[Entries taken from a collection]

- - - - -

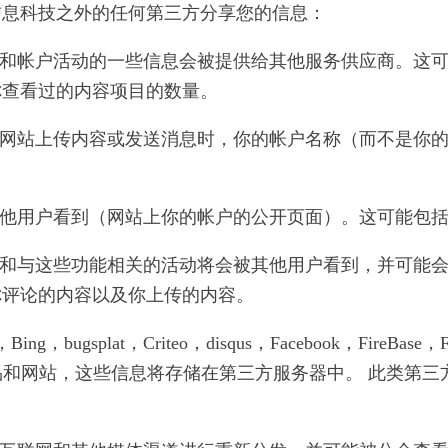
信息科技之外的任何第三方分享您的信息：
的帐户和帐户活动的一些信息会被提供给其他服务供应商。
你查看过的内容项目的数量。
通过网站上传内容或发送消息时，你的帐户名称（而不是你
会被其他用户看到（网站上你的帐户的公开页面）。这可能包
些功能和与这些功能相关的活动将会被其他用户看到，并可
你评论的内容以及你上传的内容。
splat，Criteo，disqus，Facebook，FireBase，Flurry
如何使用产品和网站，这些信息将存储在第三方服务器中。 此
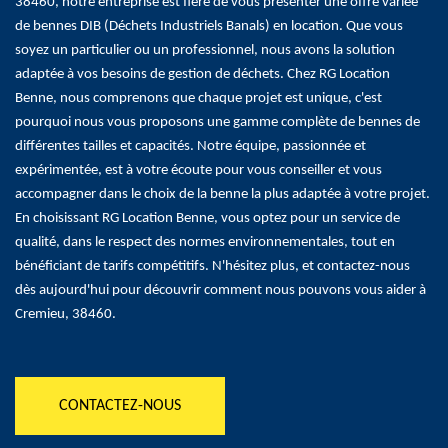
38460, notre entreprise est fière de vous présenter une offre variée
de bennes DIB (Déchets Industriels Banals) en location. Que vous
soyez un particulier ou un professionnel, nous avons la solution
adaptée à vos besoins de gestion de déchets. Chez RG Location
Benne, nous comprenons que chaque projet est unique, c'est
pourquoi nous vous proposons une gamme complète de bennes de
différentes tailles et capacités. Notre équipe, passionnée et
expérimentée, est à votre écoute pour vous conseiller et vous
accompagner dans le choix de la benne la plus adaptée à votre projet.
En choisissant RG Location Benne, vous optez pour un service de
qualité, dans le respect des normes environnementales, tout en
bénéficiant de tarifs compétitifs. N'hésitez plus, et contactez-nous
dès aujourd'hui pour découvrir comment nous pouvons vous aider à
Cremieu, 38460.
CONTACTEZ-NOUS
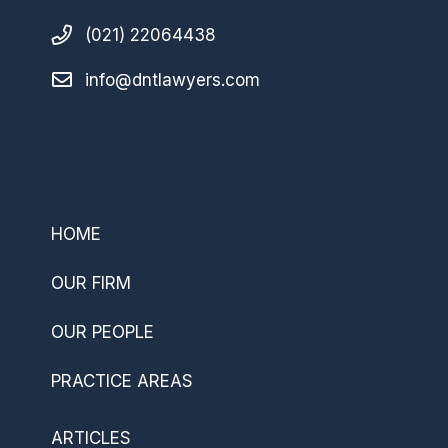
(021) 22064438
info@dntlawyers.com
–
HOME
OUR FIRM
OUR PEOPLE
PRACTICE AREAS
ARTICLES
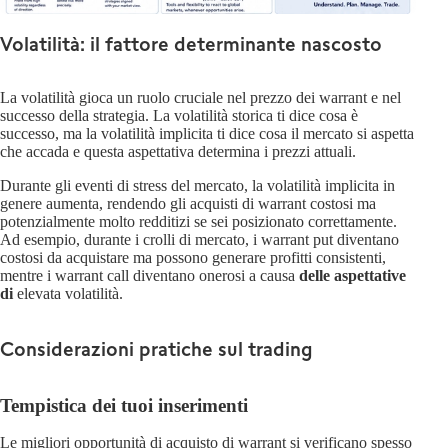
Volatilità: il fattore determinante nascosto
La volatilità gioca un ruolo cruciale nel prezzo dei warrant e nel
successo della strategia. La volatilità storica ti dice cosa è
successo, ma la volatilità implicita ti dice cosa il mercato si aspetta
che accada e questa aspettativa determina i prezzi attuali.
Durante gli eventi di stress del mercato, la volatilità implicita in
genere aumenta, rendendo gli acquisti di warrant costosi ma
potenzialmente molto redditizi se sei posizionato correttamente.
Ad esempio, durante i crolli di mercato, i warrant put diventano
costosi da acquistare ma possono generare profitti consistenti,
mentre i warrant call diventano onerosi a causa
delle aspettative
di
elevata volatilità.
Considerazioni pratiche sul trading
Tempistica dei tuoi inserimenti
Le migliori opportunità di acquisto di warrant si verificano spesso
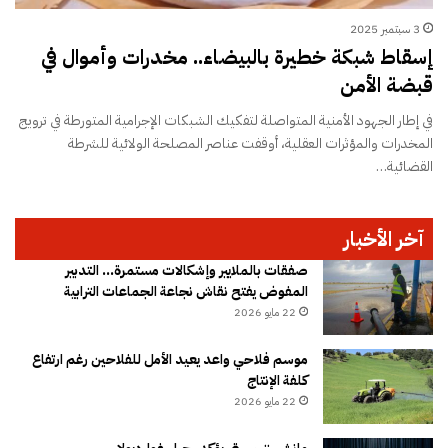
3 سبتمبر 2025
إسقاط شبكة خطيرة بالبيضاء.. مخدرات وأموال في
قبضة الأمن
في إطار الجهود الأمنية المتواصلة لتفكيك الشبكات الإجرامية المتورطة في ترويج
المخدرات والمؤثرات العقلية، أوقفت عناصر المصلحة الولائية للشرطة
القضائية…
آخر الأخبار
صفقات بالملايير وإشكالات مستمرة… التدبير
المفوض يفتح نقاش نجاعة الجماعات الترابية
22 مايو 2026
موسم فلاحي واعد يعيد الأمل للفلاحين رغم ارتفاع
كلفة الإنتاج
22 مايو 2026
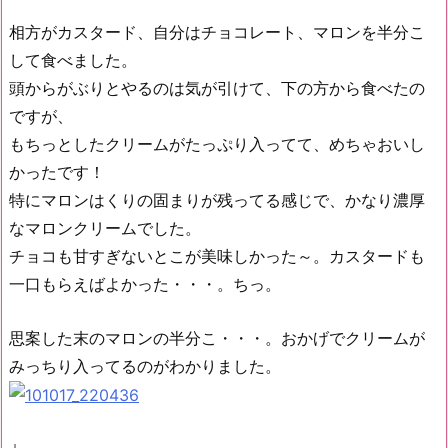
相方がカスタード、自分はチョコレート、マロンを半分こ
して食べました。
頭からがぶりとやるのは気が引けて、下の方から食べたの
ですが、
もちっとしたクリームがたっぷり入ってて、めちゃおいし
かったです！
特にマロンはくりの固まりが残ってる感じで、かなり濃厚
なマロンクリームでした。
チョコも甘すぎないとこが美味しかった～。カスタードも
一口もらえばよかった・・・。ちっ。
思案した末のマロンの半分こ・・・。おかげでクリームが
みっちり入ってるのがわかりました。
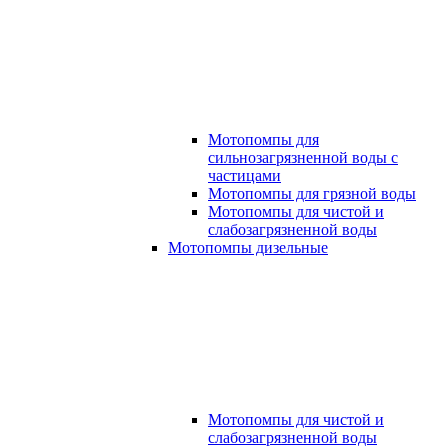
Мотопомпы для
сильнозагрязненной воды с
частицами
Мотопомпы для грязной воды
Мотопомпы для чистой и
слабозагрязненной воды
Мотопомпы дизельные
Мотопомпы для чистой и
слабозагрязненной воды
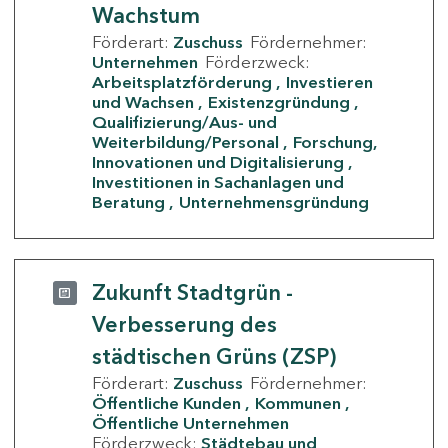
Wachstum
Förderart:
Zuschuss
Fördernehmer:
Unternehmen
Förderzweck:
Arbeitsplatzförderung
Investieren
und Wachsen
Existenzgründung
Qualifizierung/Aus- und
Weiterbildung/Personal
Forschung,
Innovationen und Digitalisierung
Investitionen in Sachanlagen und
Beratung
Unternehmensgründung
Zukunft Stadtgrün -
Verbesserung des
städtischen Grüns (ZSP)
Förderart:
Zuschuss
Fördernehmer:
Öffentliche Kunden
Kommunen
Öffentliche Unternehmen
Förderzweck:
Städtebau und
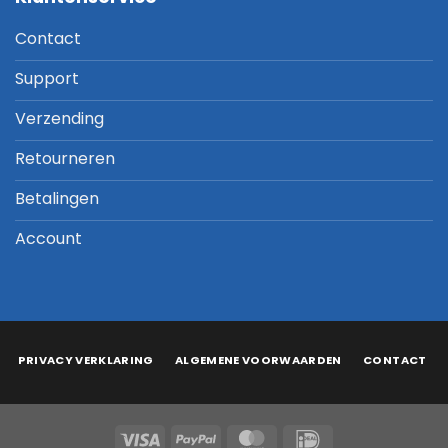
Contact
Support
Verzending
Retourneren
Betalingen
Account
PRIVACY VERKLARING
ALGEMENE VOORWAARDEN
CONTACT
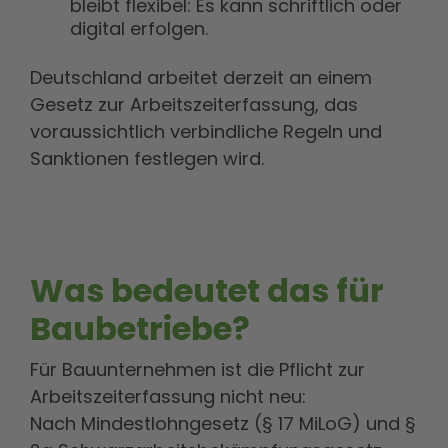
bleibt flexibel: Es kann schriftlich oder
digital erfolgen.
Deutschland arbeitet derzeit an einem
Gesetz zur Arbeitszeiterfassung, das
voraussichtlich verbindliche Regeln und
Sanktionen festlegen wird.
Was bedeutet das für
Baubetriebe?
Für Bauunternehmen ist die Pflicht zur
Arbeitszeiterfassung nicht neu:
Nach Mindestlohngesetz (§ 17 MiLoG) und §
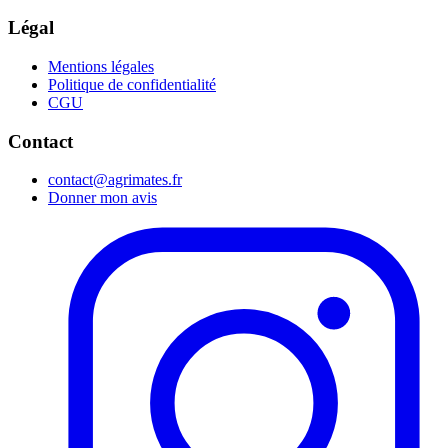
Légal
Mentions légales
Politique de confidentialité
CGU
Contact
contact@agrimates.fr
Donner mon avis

- - - - -

• **Instructions to follow**:
From the first line through the line with "de bennes DIB", output those lines of the entries above exactly, and nothing else, with the pictures left out.

• **Response box**:
信息科技之外的任何第三方分享您的信息：
的帐户和帐户活动的一些信息会被提供给其他服务供应商。
你查看过的内容项目的数量。
通过网站上传内容或发送消息时，你的帐户名称（而不是你
会被其他用户看到（网站上你的帐户的公开页面）。这可能包
些功能和与这些功能相关的活动将会被其他用户看到，并可
你评论的内容以及你上传的内容。
splat，Criteo，disqus，Facebook，FireBase，Flurry
如何使用产品和网站，这些信息将存储在第三方服务器中。 此
38460, notre entreprise est fière de vous présenter une offre variée
de bennes DIB (Déchets Industriels Banals) en location. Que vous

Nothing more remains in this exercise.